Greg Mourad, Vice President of the National  Right to Work Committee, explains why laws before the California legislature will harm workers on Watchdog.org.

Small businesses in California will suffer, closing their doors or laying off workers, and the cost of tax-funded school construction projects will skyrocket, if a handful of bills make it through the state’s legislature, according to the Associated Builders and Contractors Inc.
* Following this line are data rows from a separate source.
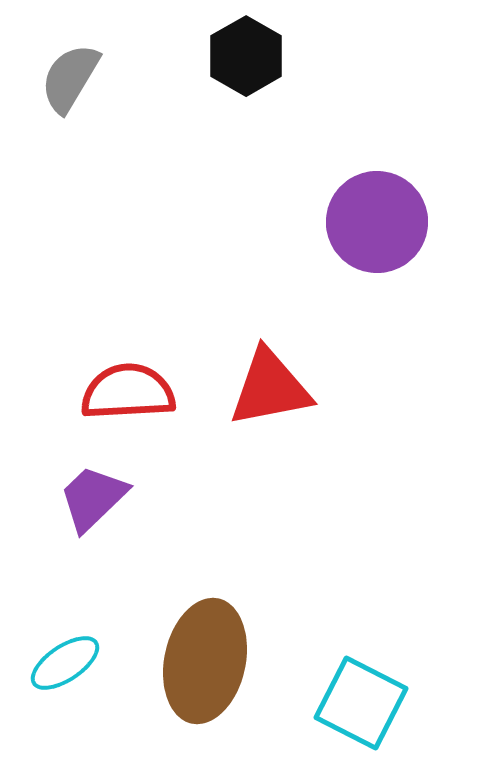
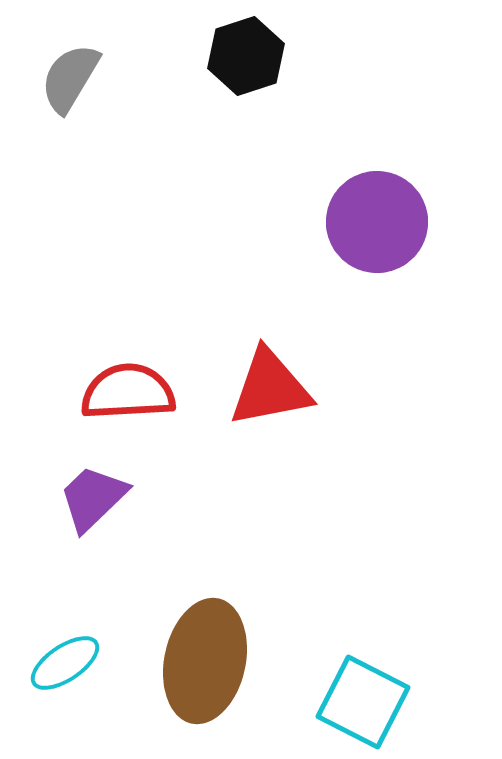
black hexagon: rotated 12 degrees clockwise
cyan square: moved 2 px right, 1 px up
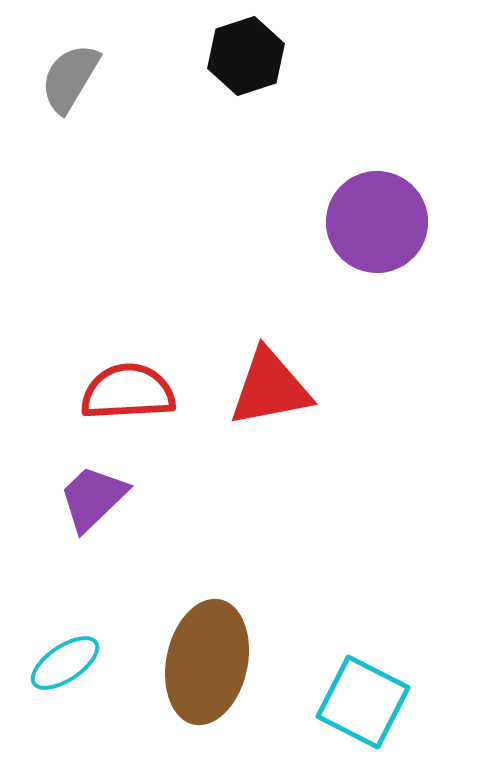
brown ellipse: moved 2 px right, 1 px down
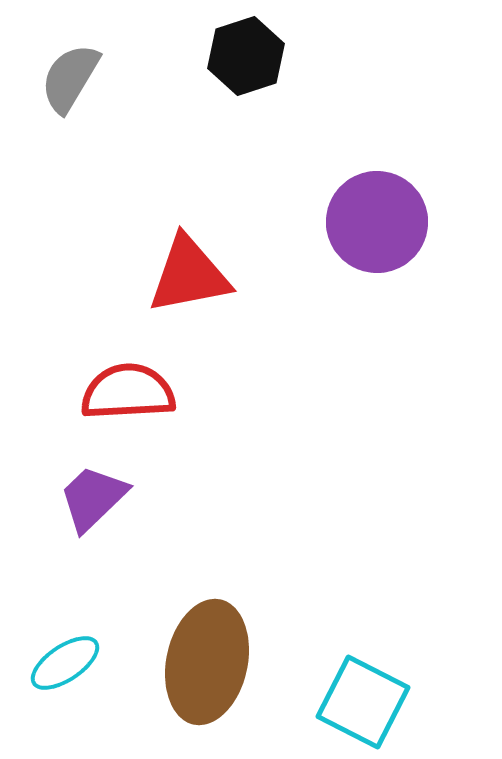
red triangle: moved 81 px left, 113 px up
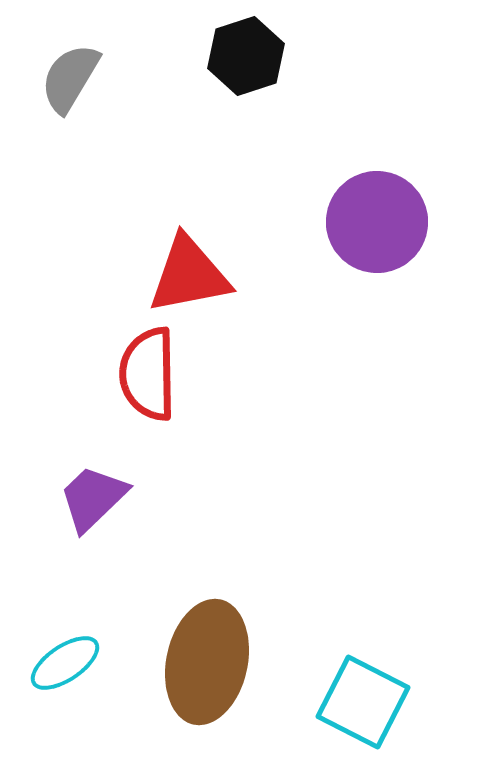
red semicircle: moved 20 px right, 18 px up; rotated 88 degrees counterclockwise
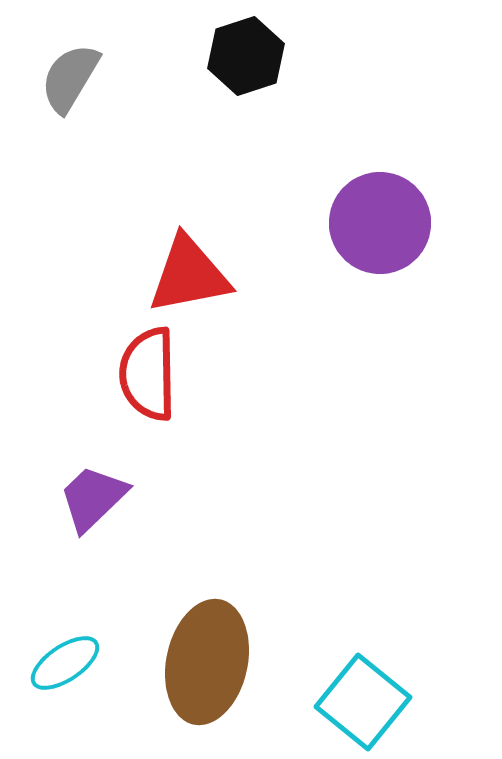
purple circle: moved 3 px right, 1 px down
cyan square: rotated 12 degrees clockwise
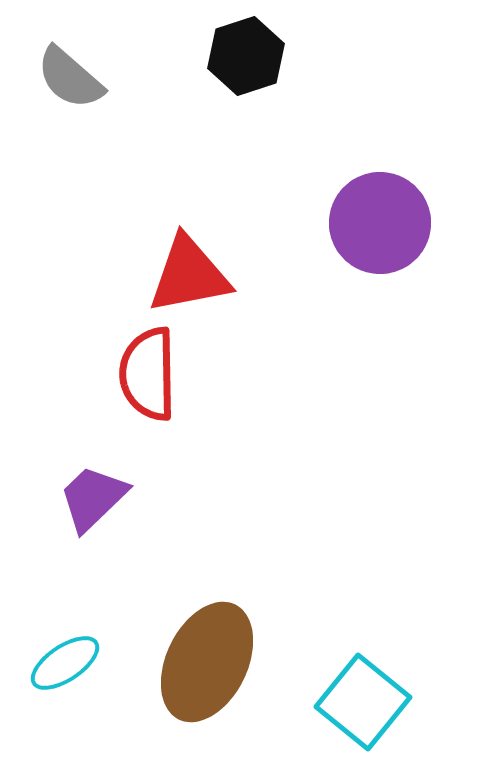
gray semicircle: rotated 80 degrees counterclockwise
brown ellipse: rotated 14 degrees clockwise
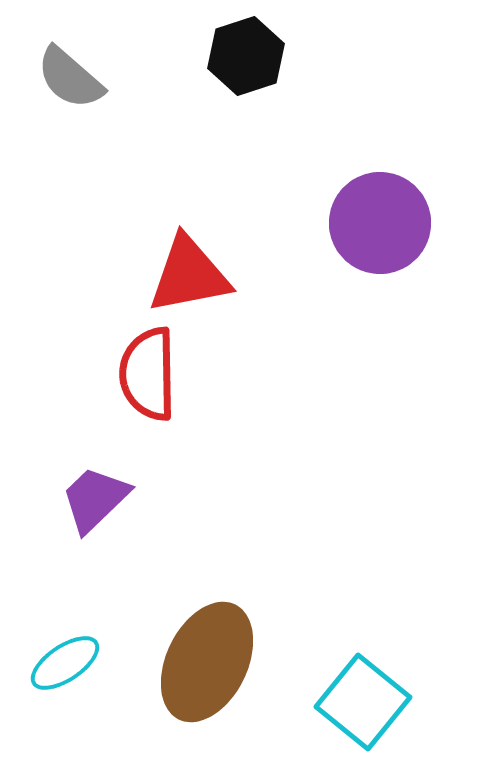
purple trapezoid: moved 2 px right, 1 px down
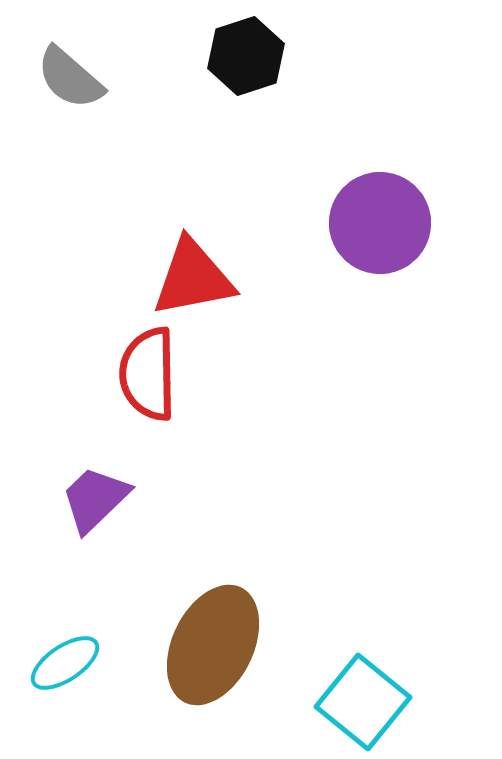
red triangle: moved 4 px right, 3 px down
brown ellipse: moved 6 px right, 17 px up
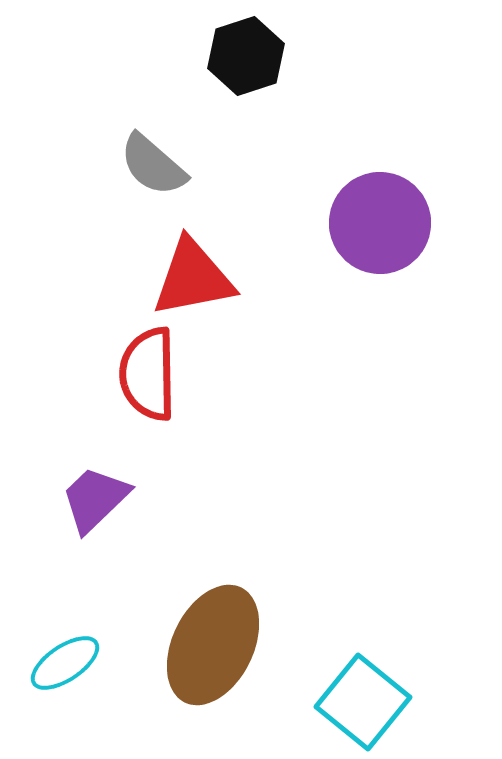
gray semicircle: moved 83 px right, 87 px down
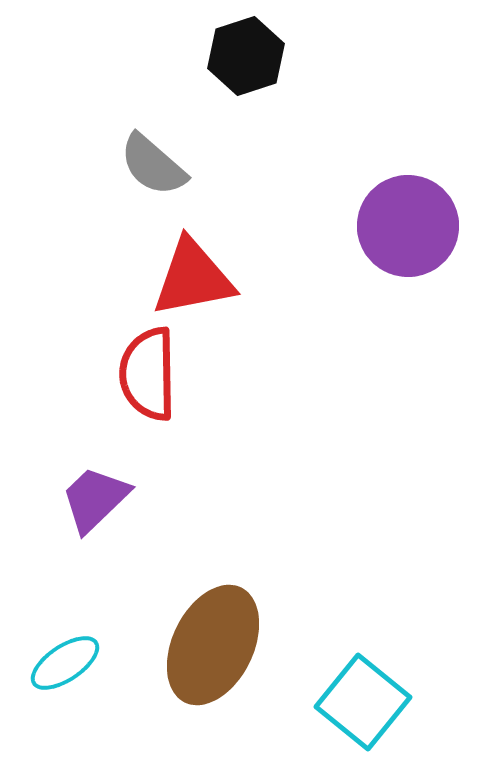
purple circle: moved 28 px right, 3 px down
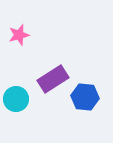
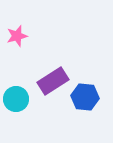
pink star: moved 2 px left, 1 px down
purple rectangle: moved 2 px down
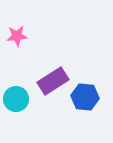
pink star: rotated 10 degrees clockwise
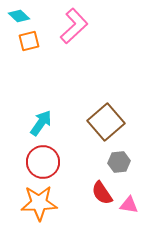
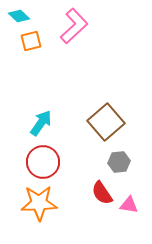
orange square: moved 2 px right
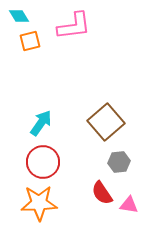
cyan diamond: rotated 15 degrees clockwise
pink L-shape: rotated 36 degrees clockwise
orange square: moved 1 px left
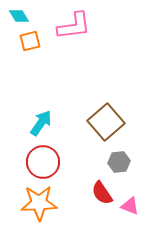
pink triangle: moved 1 px right, 1 px down; rotated 12 degrees clockwise
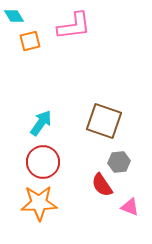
cyan diamond: moved 5 px left
brown square: moved 2 px left, 1 px up; rotated 30 degrees counterclockwise
red semicircle: moved 8 px up
pink triangle: moved 1 px down
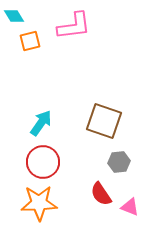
red semicircle: moved 1 px left, 9 px down
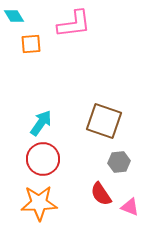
pink L-shape: moved 2 px up
orange square: moved 1 px right, 3 px down; rotated 10 degrees clockwise
red circle: moved 3 px up
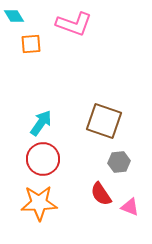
pink L-shape: rotated 27 degrees clockwise
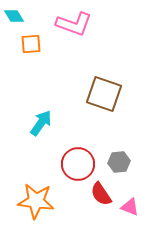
brown square: moved 27 px up
red circle: moved 35 px right, 5 px down
orange star: moved 3 px left, 2 px up; rotated 9 degrees clockwise
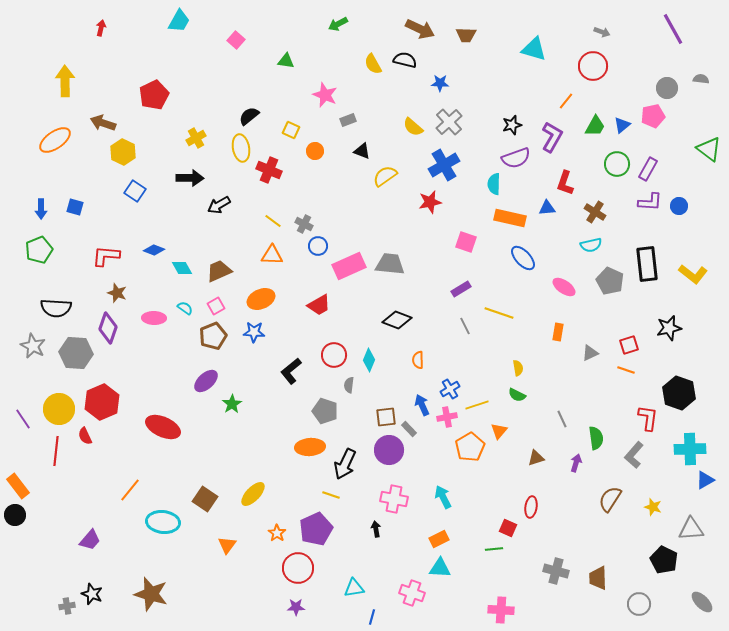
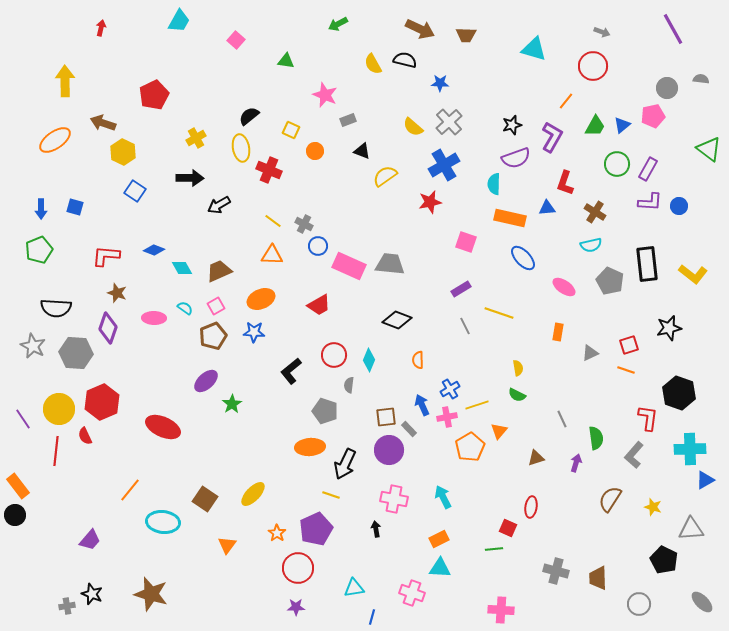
pink rectangle at (349, 266): rotated 48 degrees clockwise
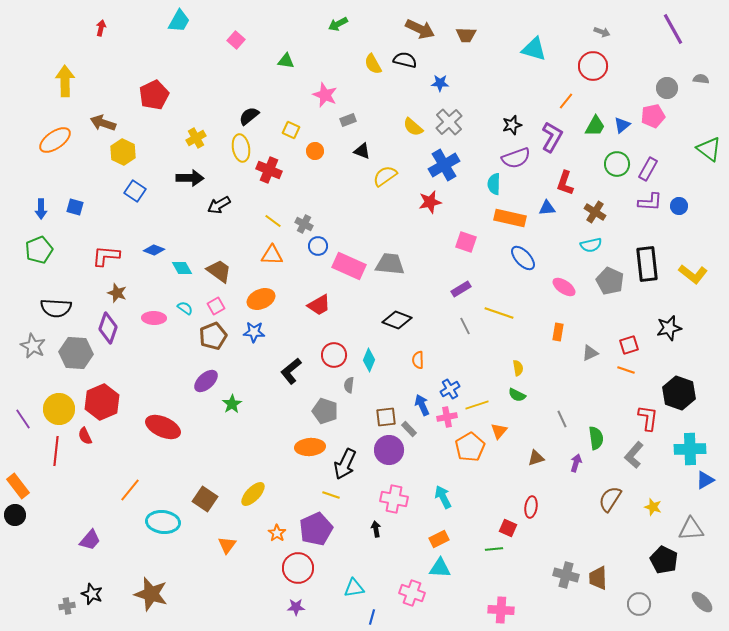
brown trapezoid at (219, 271): rotated 60 degrees clockwise
gray cross at (556, 571): moved 10 px right, 4 px down
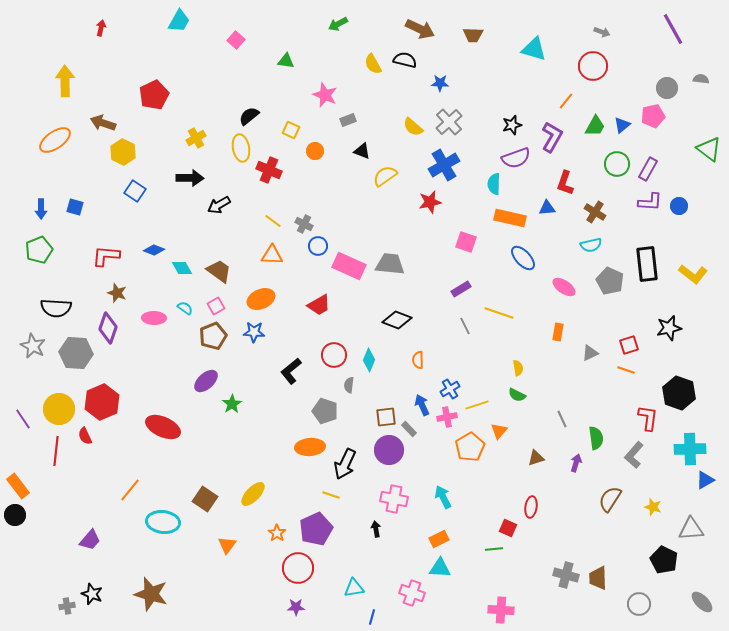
brown trapezoid at (466, 35): moved 7 px right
One bill passed last week.

“The effect can’t help but be harmful to all non-union workers,” said Greg Mourad, vice president of the National Right to Work Committee. “They’re excluding the vast majority of the workforce from bidding on public projects that their own taxes pay for. It’s tough to gauge, but it wouldn’t surprise me if some non-union construction companies go under because of their inability to bid on projects.”

If the bills become law, construction companies will be required to have a certain percentage of their employees trained through a state apprenticeship program or an out-of-state federal apprenticeship in order to bid on public construction projects.

Many employees have been trained on the job, through the military, in community college, or through an in-state federal apprenticeship program, and many of them have been working in their trades for years or decades. If the bills become law, these employees will not count toward the percentage, since they were not trained through a state apprenticeship program.

“It’s discriminatory, and a lot of people don’t look at it as being discriminatory,” said Kathy Rodriguez, co-owner of SJR Masonry and Construction and president of the Humboldt County Builders Exchange.

“If they said only people who graduated from a Catholic program are allowed to work on state jobs, there’d be a huge outcry of people saying, ‘That’s not right. That’s not fair.’”

Mourad called the bills “a very blatant and ugly quid pro quo.”

“The point of this kind of bill is to steer public money to the unions, because the unions support Democrats in power,” he said.

Additionally, the bill is likely to cause a bottleneck, backing up projects that other workers could have completed, Goehring said.

“Through the U.S., there’s a huge decline in the number of people going into skilled trades,” Rodriguez said. “The majority of kids are being pushed to go to college, and blue-collar jobs are kind of frowned upon as kind of low-scale work, not something a lot of people want to go into. Now there’s a huge influx of people retiring and no one to take their places. It’s going to horribly affect the trades as it is. We can’t find anybody to help us, and we’re slammed with jobs but we don’t have (enough) workforce that can do the work.”

The bills cover different types of construction methods. AB-566, which passed last week, covers lease-leaseback work, in which a school leases land to a developer and the developer, after building on the land, leases it back to the school. AB-1358, AB-1431, AB-1185, and SB-762 cover design/build, job order contracting, best value procurement method, and best value procurement method on design/build.

The State Building and Construction Trades Council of California did not return calls for comment.